The first finding has been called the personal version of the law and the second, which is not stated explicitly, the organizational version. It is the first sense which is now most commonly called Parkinson's Law. Despite their facetious origins, these findings have been widely adopted in management science and social psychology.

The essay was developed into a book, Parkinson's Law or The Pursuit of Progress, which was first published in the United States by Houghton Mifflin Company (Boston) in 1957 and then in Britain by John Murray in 1958. This explored other dysfunctions of bureaucracies and committees such as the law of triviality – "The time spent on any item of the agenda will be in inverse proportion to the sum involved" – which is now known as "bike-shedding" after the book's case study of a committee considering a nuclear reactor and then its bike shed.

== First observation ==
The first meaning – "Work expands to fill the available time" – has inspired various facetious corollaries, the best known being the Stock-Sanford corollary to Parkinson's law:

If you wait until the last minute, it only takes a minute to do.

the Asimov corollary to Parkinson's law:

In ten hours a day you have time to fall twice as far behind your commitments as in five hours a day.

as well as corollaries relating to computers, such as:

Data expands to fill the space available for storage.

== Second observation ==
The second sense was the main focus of the essay published in The Economist, and reprinted with other similar essays in the successful 1958 book Parkinson's Law: The Pursuit of Progress.

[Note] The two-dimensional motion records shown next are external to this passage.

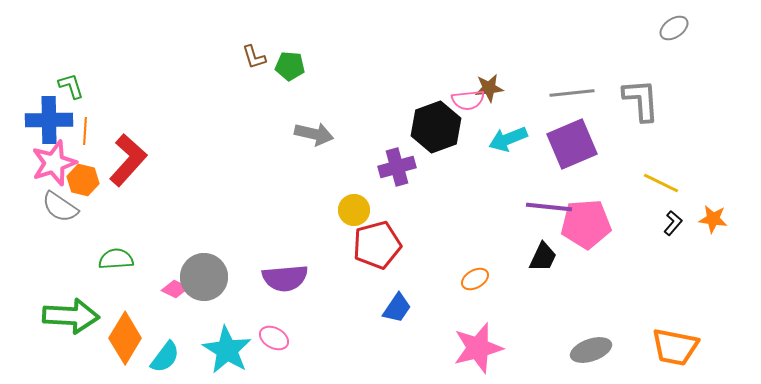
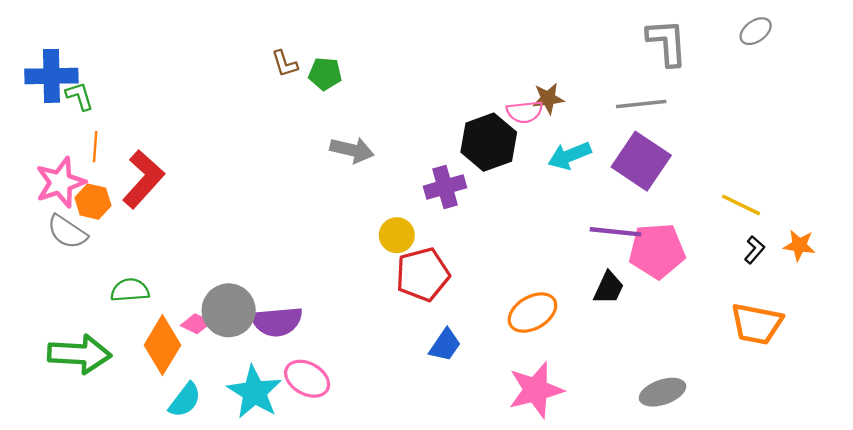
gray L-shape: (641, 100) -> (667, 42), moved
blue cross: (49, 120) -> (51, 76), moved
purple square: (572, 144) -> (641, 161), turned -33
purple semicircle: (285, 278) -> (277, 322), moved
orange ellipse: (475, 279) -> (532, 313), size x1.6
orange diamond: (125, 338) -> (162, 345), moved
pink ellipse: (274, 338) -> (307, 379), size x1.4
orange trapezoid: (675, 347) -> (757, 324), moved

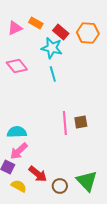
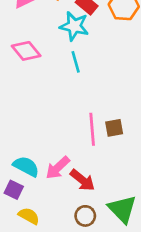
cyan semicircle: (17, 132) -> (26, 166), moved, turned 30
pink arrow: (19, 151) -> (58, 168), moved
red arrow: (38, 174) -> (82, 180), moved

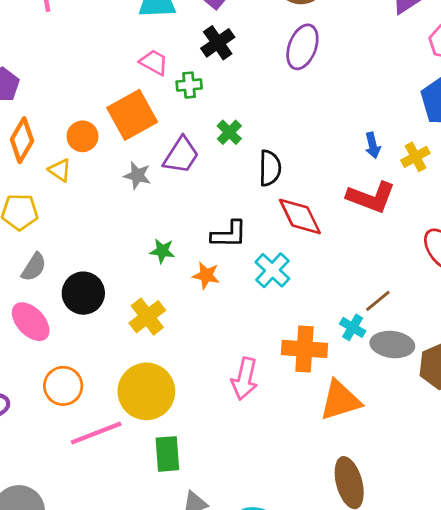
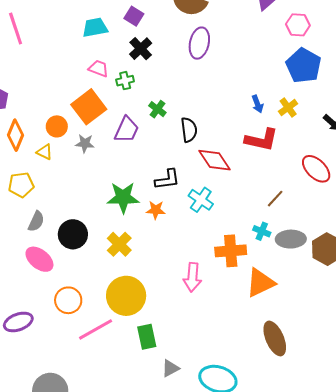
gray star: (137, 175) -> (85, 143), moved
green star: (162, 251) -> (123, 198), size x1.8
brown line: (378, 301) -> (275, 199), moved

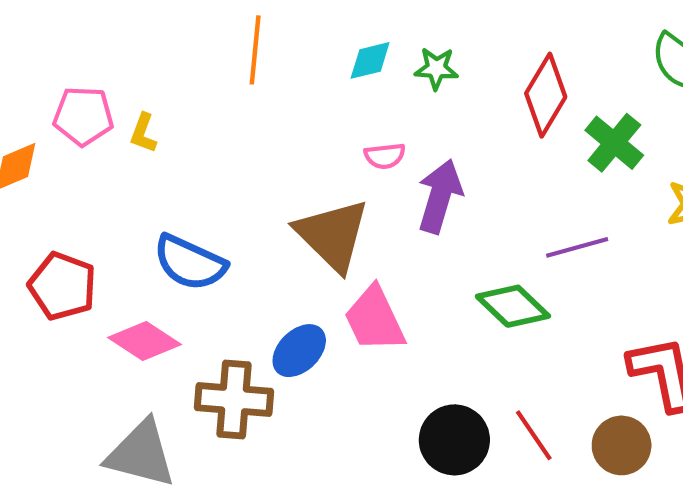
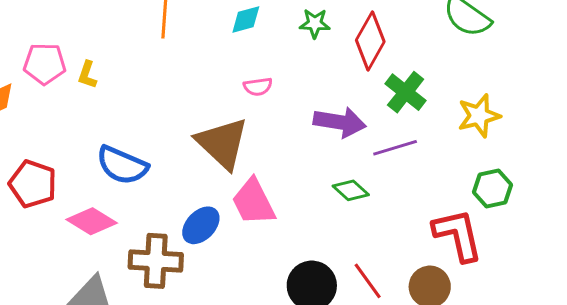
green star: (436, 68) -> (315, 23), moved
green cross: (614, 143) -> (406, 92), moved
purple arrow: (440, 196) -> (340, 122), moved, turned 84
green diamond: (513, 306) -> (351, 190), size x0.7

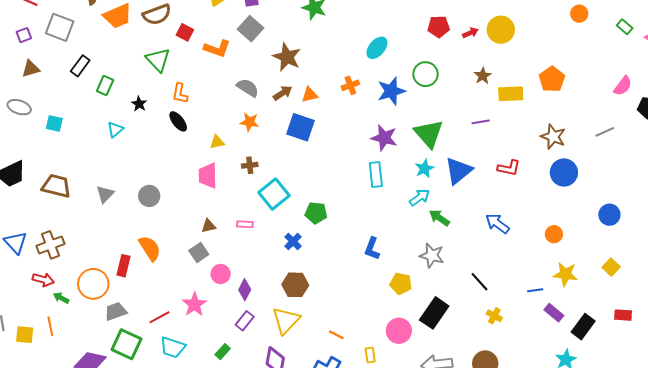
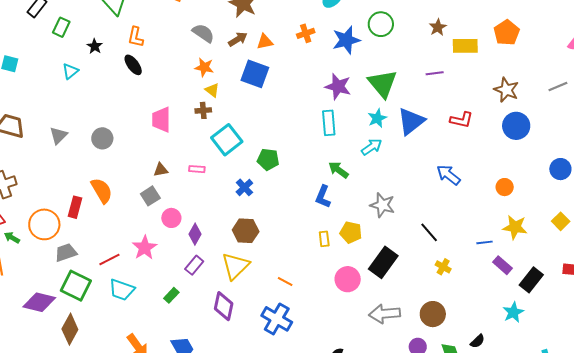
yellow triangle: (217, 142) -> (212, 90), moved, turned 49
green arrow: (439, 218) -> (338, 170), moved
yellow rectangle: (370, 355) -> (324, 239), moved

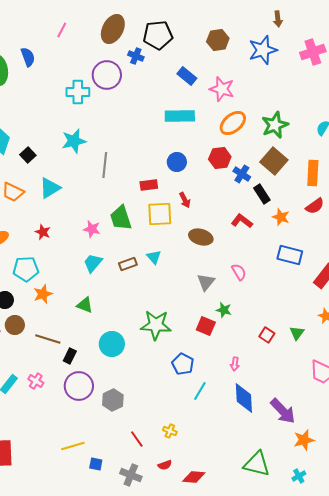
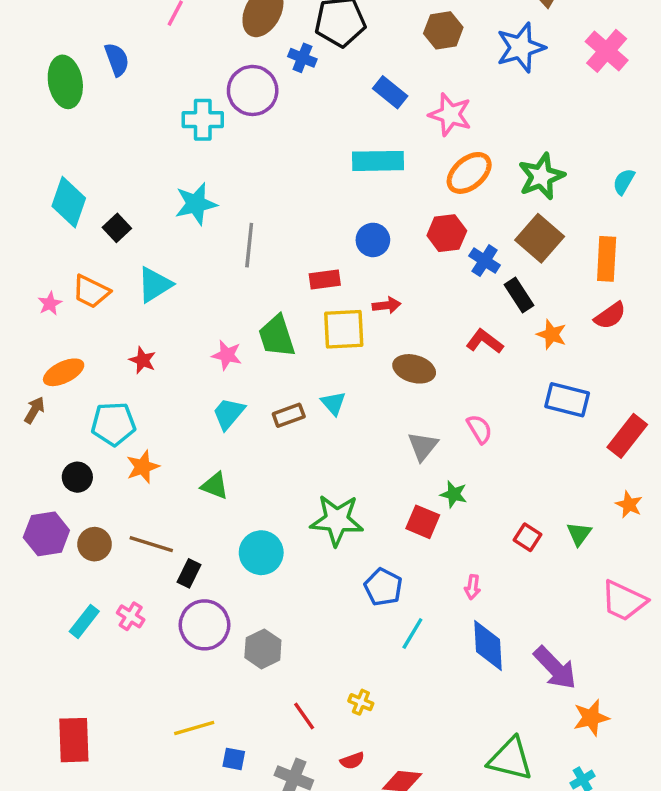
pink cross: (313, 52) -> (607, 51), turned -30
red arrow: (185, 200) -> (387, 305), turned -70
brown circle: (15, 325) -> (95, 544), moved

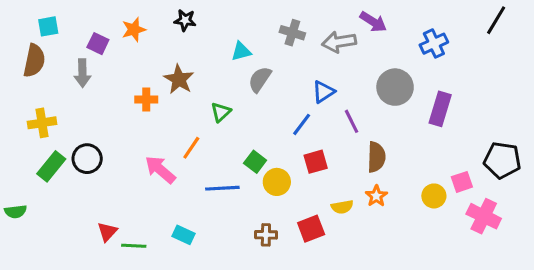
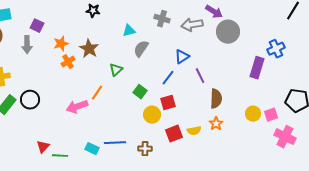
orange star: (134, 30) -> (61, 44), moved
blue cross: (434, 44) -> (276, 49), moved
gray circle: (395, 87) -> (228, 32), moved
orange cross: (146, 100) -> (68, 62), turned -32
green square: (255, 162) -> (140, 92), moved
red square: (316, 162) -> (168, 103), moved
pink arrow: (160, 170) -> (77, 107), turned -60
blue line: (222, 188) -> (115, 143), moved
yellow circle: (434, 196) -> (253, 114), moved
red square: (311, 229) -> (174, 134), moved

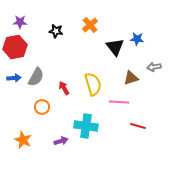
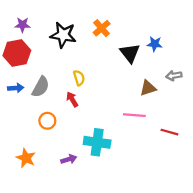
black star: (56, 31) -> (63, 35), size x1.6
yellow semicircle: (93, 84) -> (79, 78), moved, size x0.6
red line: (138, 126) -> (169, 132), moved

The book was translated into many languages. It was popular in the Soviet Union and its sphere of influence. In 1986, Alessandro Natta complained about the swelling bureaucracy in Italy. Mikhail Gorbachev responded that "Parkinson's law works everywhere".

Parkinson derived the dictum from his extensive experience in the British Civil Service. He gave, as examples, the growth in the size of the British Admiralty and Colonial Office even though the numbers of, respectively, their ships and colonies were declining.

Much of the essay is dedicated to a summary of purportedly scientific observations supporting the law, such as the increase in the number of employees at the Colonial Office while the British Empire declined (he showed that it had its greatest number of staff when it was folded into the Foreign Office due to a lack of colonies to administer). He explained this growth using two forces: (1) "An official wants to multiply subordinates, not rivals", and (2) "Officials make work for each other." He noted that the number employed in a bureaucracy rose by 5–7% per year "irrespective of any variation in the amount of work (if any) to be done".

=== Formula ===
Parkinson presented the growth as a mock-scientific mathematical equation describing the rate at which bureaucracies expand over time.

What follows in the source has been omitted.